Yes, it does. And, unfortunately, I think this is also part of our paternalistic culture, is that often you’ll see a male partner having told… And I think that somebody alluded to this earlier. Isn’t this just the husband asking for the woman to be put on a medication? Fix her, right? I want to have sex 5 times a week. She only wants to have sex 2 times a week. But she has no dysfunction, right? That’s just a discordance, so that’s a pretty easy fix. You have to come up with some compromising activities and schedule for them. That’s not a sexual dysfunction. That’s a sexual discordance, and that’s very common. Talking to partners about that, saying, “It’s not abnormal for 1 partner to have greater drive than the other, so you need to figure out how you meet in the middle,” and having that conversation can really resonate with the partner, who then isn’t going to continue to throw it into the other person’s field. It’s actually the couple that needs to be addressed.

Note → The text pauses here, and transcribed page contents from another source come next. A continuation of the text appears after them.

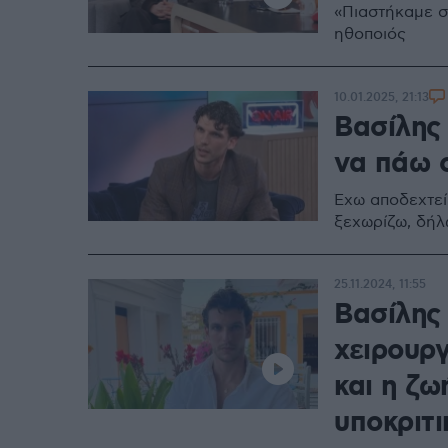
«Πιαστήκαμε σ
ηθοποιός
10.01.2025, 21:13
Βασίλης
να πάω 
Έχω αποδεχτεί 
ξεχωρίζω, δήλ
25.11.2024, 11:55
Βασίλης
χειρουρ
και η ζω
υποκριτι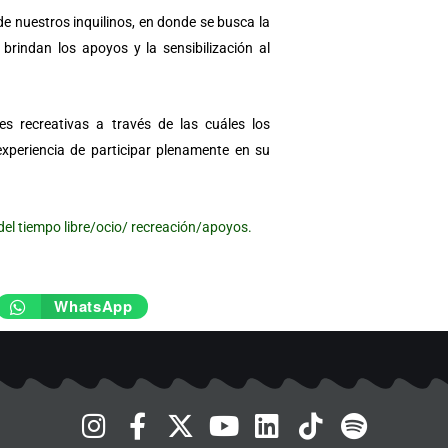
de nuestros inquilinos, en donde se busca la
brindan los apoyos y la sensibilización al
es recreativas a través de las cuáles los
experiencia de participar plenamente en su
del tiempo libre/ocio/ recreación/apoyos.
WhatsApp
I
F
X
Y
L
T
S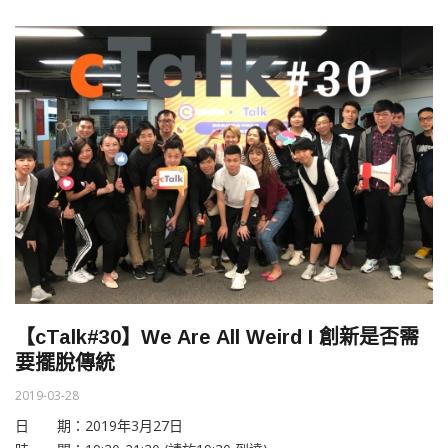
【cTalk#30】We Are All Weird I 創新是否需
要擺脫傳統
2019-03-28
日 期：2019年3月27日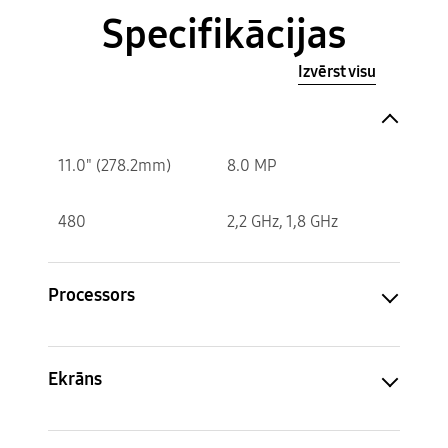
Specifikācijas
Izvērst visu
11.0" (278.2mm)
8.0 MP
480
2,2 GHz, 1,8 GHz
Processors
Ekrāns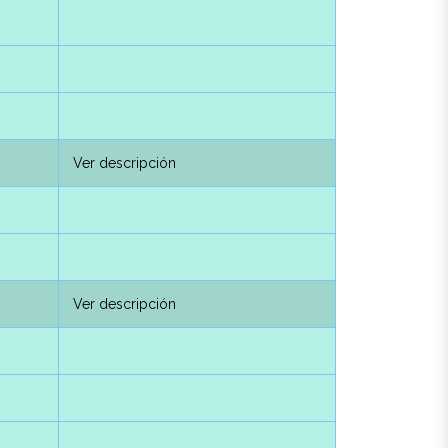
Ver descripción
Ver descripción
Ver descripción
Ver descripción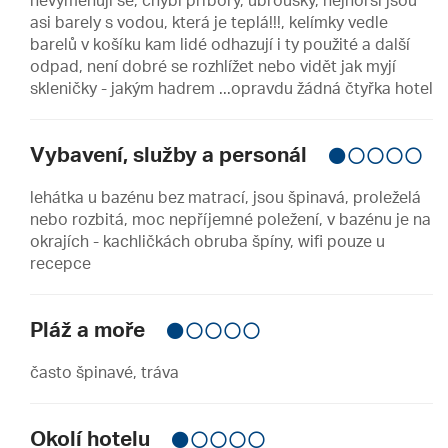
nevyměňují se, chybí příbory, ubrousky, nejhorší jsou
asi barely s vodou, která je teplá!!!, kelímky vedle
barelů v košíku kam lidé odhazují i ty použité a další
odpad, není dobré se rozhlížet nebo vidět jak myjí
skleničky - jakým hadrem ...opravdu žádná čtyřka hotel
Vybavení, služby a personál
lehátka u bazénu bez matrací, jsou špinavá, proleželá
nebo rozbitá, moc nepříjemné poležení, v bazénu je na
okrajích - kachličkách obruba špíny, wifi pouze u
recepce
Pláž a moře
často špinavé, tráva
Okolí hotelu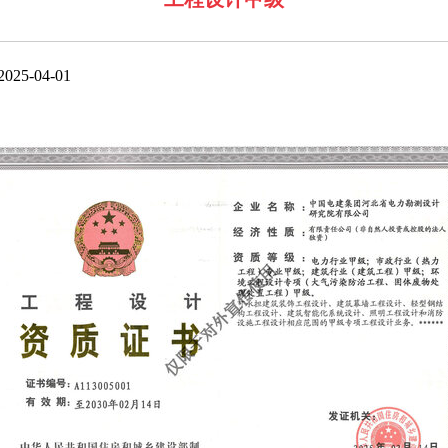
5-04-01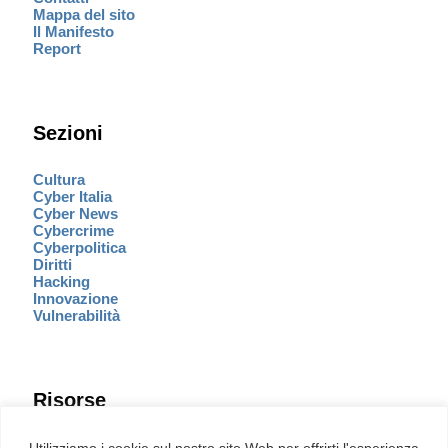
Mappa del sito
Il Manifesto
Report
Sezioni
Cultura
Cyber Italia
Cyber News
Cybercrime
Cyberpolitica
Diritti
Hacking
Innovazione
Vulnerabilità
Risorse
Eventi
Utilizziamo i cookie sul nostro sito Web per offrirti l'esperienza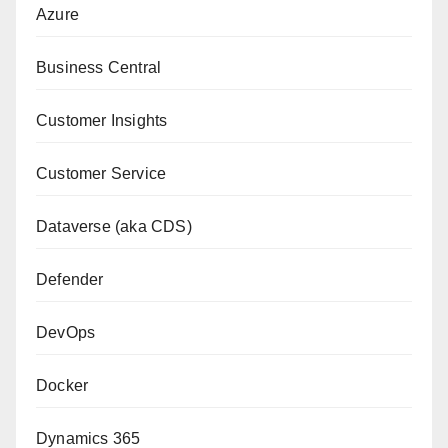
Azure
Business Central
Customer Insights
Customer Service
Dataverse (aka CDS)
Defender
DevOps
Docker
Dynamics 365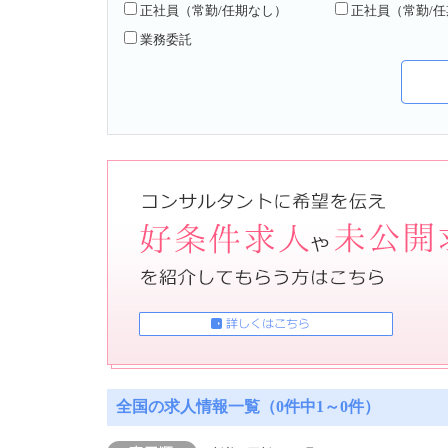
正社員（常勤/任期なし）
正社員（常勤/
業務委託
全国の求人情報一覧（0件中1～0件）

Well Dr. Portman, Before I let you go, anything that we didn’t ask you collectively that you wanted to either reiterate or just impart to our audience?
No, I just think that this is a great format. And hopefully, if this has not convinced you to make this part of your practice, at least be open to helping your patients find the help that they do need.
It’s a perfect parting comment. I want to thank Dr. David Portman for joining us, and we’ll see you soon.